Which method of caching is the fastest/lightest for Node/Mongo/NginX?

Maverick picture Maverick · Mar 21, 2013 · Viewed 7.5k times · Source

I've been tasked to work on a project for a client that has a site which he is estimating will receive 1-2M hits per day. He has an existing database of 58M users that need to get seeded on a per-registration basis for the new brand. Most of the site's content is served up from external API supplied data with most of the data stored on our Mongo setup being profile information and saved API parameters.

NginX will be on port 80 and load balancing to a Node cluster on ports 8000 - 8010.

My question is what to do about caching. I come from a LAMP background so I'm used to either writing static HTML files with PHP and serving those up to minimize MySQL load or using Memcached for sites that required a higher level of caching.
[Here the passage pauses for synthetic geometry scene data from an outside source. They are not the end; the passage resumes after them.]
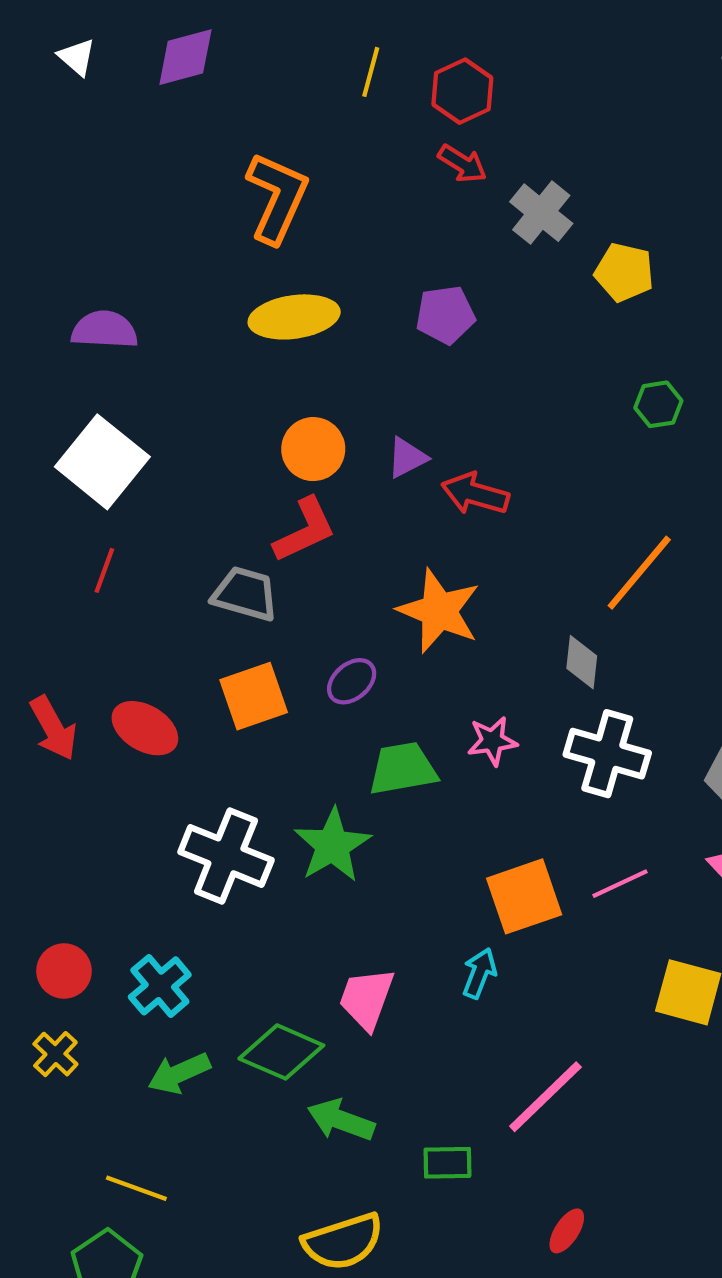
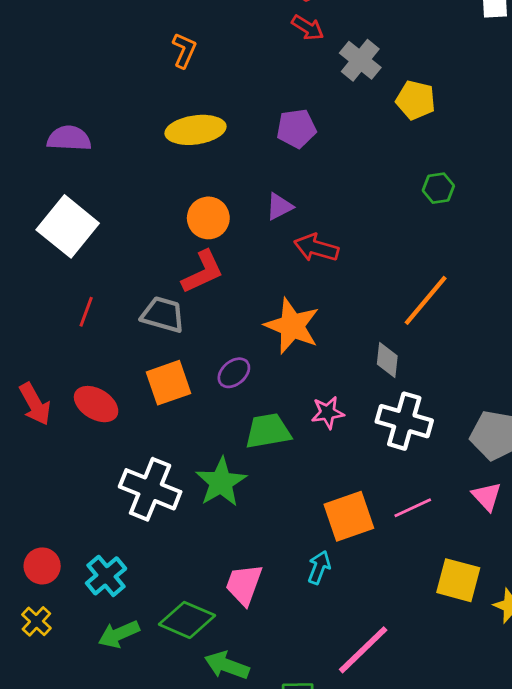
orange L-shape: (277, 198) -> (184, 50), size x0.6
purple triangle: (407, 458) -> (279, 207), moved
red line: (104, 570) -> (86, 312), moved

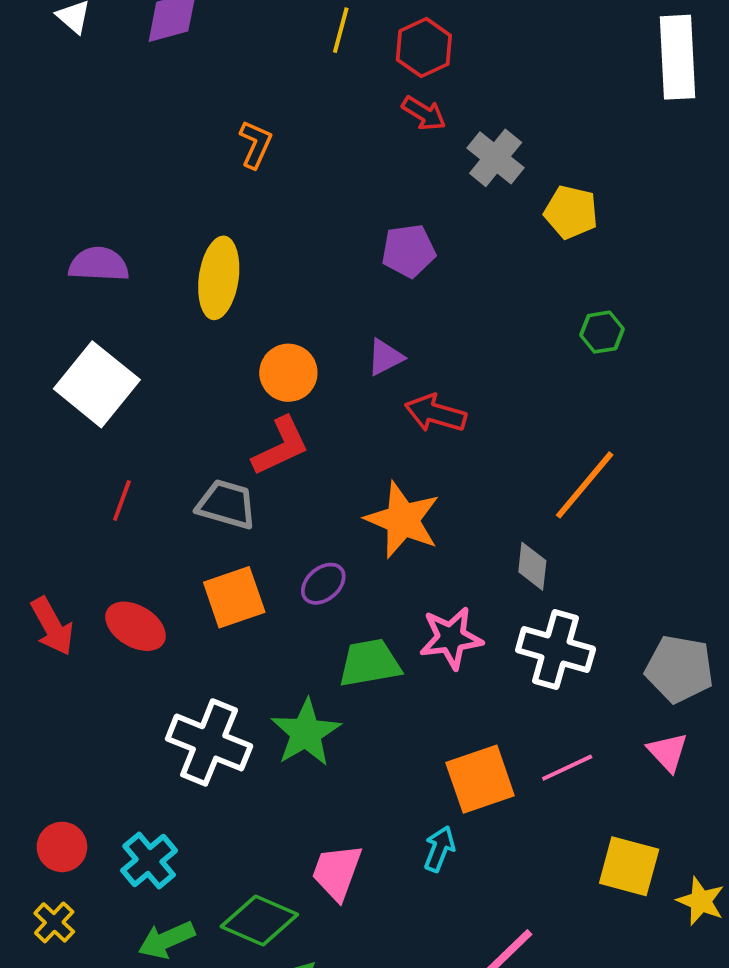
yellow ellipse: (196, 130) -> (219, 278), moved, turned -74
pink star: (328, 413) -> (451, 638), size x1.4

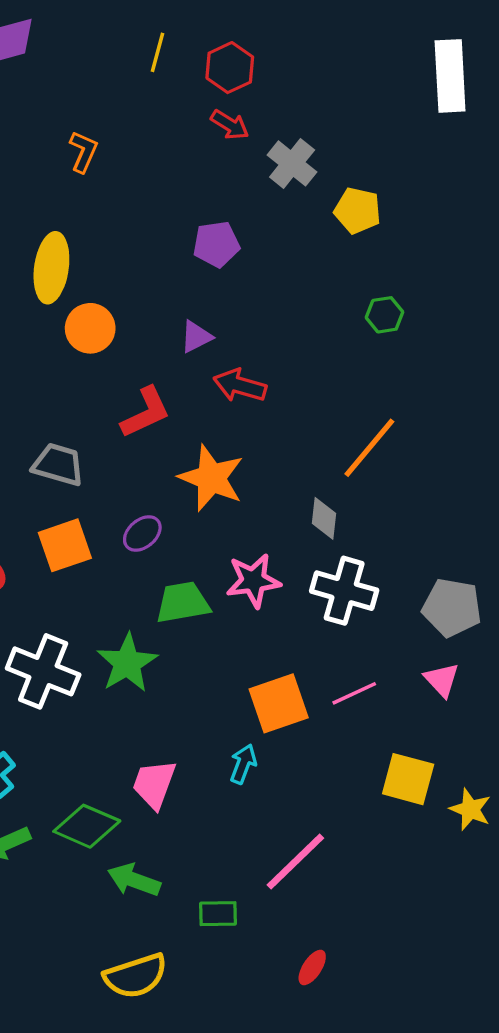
orange circle: (288, 373) -> (90, 328), moved
red L-shape: (281, 446) -> (146, 412), moved

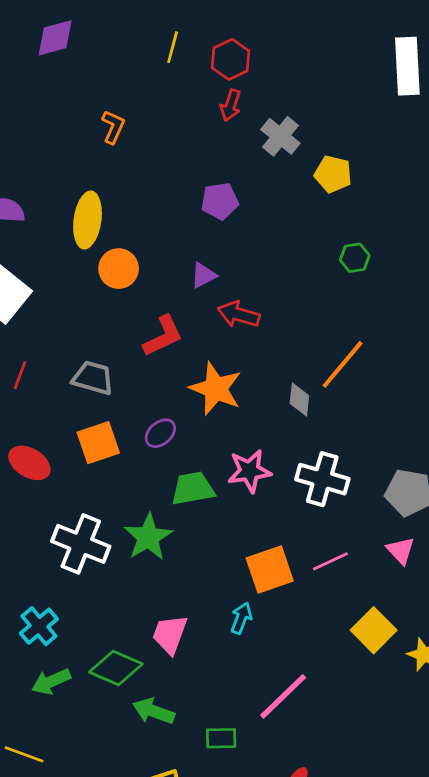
red arrow: (230, 125) -> (231, 105), turned 76
gray diamond: (324, 518) -> (299, 399), moved
yellow square: (408, 779) -> (374, 630), turned 30

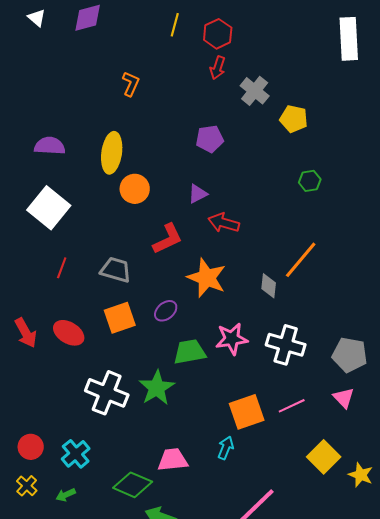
pink trapezoid: (170, 634) -> (173, 460), turned 64
green arrow: (51, 682) -> (66, 495), moved, size x0.7

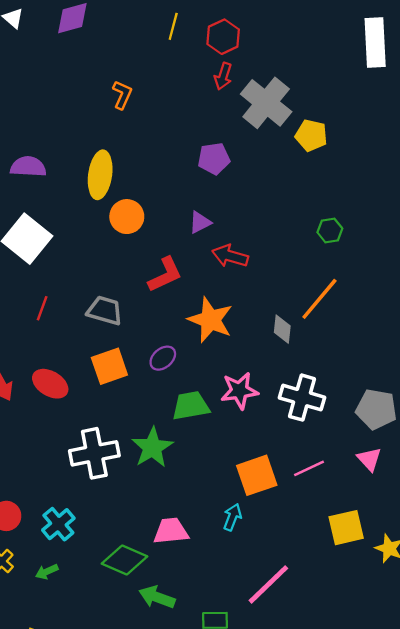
gray cross: (255, 91) -> (266, 103), size x1.5
green hexagon: (310, 181) -> (330, 230), moved
white cross: (107, 393) -> (94, 453), turned -33
yellow square: (324, 457) -> (346, 528), turned 32

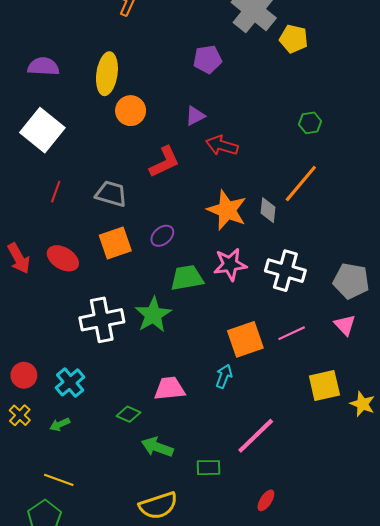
orange star: (210, 320) -> (227, 210), moved
green diamond: (124, 560) -> (128, 414), size x0.6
This setup is a bit foreign to me.

Which is the most ideal as far as minimal response time and CPU load?

1: Page-level caching with NginX

Reference: http://andytson.com/blog/2010/04/page-level-caching-with-nginx/

server {
    listen            80;
    servername        mysite.com;

    proxy_set_header  X-Real-IP  $remote_addr;
    proxy_set_header  Host       $host;

    location / {
        proxy_pass    http://localhost:8080/;
        proxy_cache   anonymous;
    }

    # don't cache admin folder, send all requests through the proxy
    location /admin {
        proxy_pass    http://localhost:8080/;
    }

    # handle static files directly. Set their expiry time to max, so they'll
    # always use the browser cache after first request
    location ~* (css|js|png|jpe?g|gif|ico)$ {
        root          /var/www/${host}/http;
        expires       max;
    }
}


2: Redis as a cache bucket

The hash() function is the numbers() function on this page: http://jsperf.com/hashing-strings

function hash(str) {
    var res = 0,
        len = str.length;
    for (var i = 0; i < len; i++) {
        res = res * 31 + str.charCodeAt(i);
    }
    return res;
}

var apiUrl = 'https://www.myexternalapi.com/rest/someparam/someotherparam/?auth=3dfssd6s98d7f09s8df98sdef';
var key    = hash(apiUrl).toString(); // 1.8006908172911553e+136

myRedisClient.set(key,theJSONresponse, function(err) {...});


3: Node write JSON files

The hash() function is the numbers() function on this page: http://jsperf.com/hashing-strings

function hash(str) {
    var res = 0,
        len = str.length;
    for (var i = 0; i < len; i++) {
        res = res * 31 + str.charCodeAt(i);
    }
    return res;
}

var fs     = require('fs');
var apiUrl = 'https://www.myexternalapi.com/rest/someparam/someotherparam/?auth=3dfssd6s98d7f09s8df98sdef';
var key    = hash(apiUrl).toString(); // 1.8006908172911553e+136

fs.writeFile('/var/www/_cache/' + key + '.json', theJSONresponse, function(err) {...});


4: Varnish in front

I did some research and benchmarks like the ones shown on this site are leaning me away from this solution, but I'm still open to consider it if it makes the most sense: http://todsul.com/nginx-varnish

Answer

AlienWebguy picture AlienWebguy · Mar 21, 2013

I would do a combination, and use Redis to cache session user API calls that have a short TTL, and use Nginx to cache long term RESTless data and static assets. I wouldn't write JSON files as I imagine the file system IO would be the slowest and most CPU intensive of the options listed.